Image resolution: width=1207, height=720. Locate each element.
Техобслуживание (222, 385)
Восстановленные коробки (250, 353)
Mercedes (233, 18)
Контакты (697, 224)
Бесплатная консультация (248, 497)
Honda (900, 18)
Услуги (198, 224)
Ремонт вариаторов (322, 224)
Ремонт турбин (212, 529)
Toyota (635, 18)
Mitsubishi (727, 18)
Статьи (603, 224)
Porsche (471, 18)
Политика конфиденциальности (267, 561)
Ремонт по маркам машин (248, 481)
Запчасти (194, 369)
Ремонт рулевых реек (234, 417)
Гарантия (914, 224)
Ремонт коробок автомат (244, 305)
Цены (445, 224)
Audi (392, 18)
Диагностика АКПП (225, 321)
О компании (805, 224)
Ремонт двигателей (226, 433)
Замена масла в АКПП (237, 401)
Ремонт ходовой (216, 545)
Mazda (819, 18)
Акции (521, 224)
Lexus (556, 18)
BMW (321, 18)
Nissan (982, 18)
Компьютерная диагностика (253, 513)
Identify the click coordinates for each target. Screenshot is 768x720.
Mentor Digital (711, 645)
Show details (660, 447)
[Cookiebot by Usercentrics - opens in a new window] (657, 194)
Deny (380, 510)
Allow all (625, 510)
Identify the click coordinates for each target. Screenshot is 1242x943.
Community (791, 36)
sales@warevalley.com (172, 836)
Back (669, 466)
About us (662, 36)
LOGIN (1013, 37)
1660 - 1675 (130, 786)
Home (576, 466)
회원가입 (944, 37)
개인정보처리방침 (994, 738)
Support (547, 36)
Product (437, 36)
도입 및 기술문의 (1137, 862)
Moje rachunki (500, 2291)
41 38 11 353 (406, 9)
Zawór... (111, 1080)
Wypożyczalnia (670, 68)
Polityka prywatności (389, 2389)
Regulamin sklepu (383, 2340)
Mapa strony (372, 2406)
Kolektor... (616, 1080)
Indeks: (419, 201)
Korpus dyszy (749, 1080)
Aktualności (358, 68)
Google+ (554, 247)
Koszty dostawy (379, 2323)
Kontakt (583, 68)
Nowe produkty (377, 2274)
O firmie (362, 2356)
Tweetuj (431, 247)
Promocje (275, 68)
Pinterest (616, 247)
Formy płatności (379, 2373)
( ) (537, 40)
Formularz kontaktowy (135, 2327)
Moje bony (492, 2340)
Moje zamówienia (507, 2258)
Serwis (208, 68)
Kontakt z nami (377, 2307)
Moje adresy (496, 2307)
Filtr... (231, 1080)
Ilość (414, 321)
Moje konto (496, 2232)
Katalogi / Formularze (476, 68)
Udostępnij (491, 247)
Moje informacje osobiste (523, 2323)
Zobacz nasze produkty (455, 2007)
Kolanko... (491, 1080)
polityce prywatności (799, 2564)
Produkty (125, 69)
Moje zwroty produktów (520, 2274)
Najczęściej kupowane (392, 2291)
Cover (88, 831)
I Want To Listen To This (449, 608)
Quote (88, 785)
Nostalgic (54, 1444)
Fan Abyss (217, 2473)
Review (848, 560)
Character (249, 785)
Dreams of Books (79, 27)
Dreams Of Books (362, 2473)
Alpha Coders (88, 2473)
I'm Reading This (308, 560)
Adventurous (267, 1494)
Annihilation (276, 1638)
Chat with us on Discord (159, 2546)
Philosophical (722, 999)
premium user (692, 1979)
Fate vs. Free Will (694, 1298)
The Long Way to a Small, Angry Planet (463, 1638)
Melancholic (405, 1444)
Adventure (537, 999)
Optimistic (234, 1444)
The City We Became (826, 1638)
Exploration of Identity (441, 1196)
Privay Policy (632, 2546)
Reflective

+++

Find all the lines with "Ремонт" in the data and copy them.

Ремонт вариаторов (322, 224)
Ремонт турбин (212, 529)
Ремонт по маркам машин (248, 481)
Ремонт рулевых реек (234, 417)
Ремонт коробок автомат (244, 305)
Ремонт двигателей (226, 433)
Ремонт ходовой (216, 545)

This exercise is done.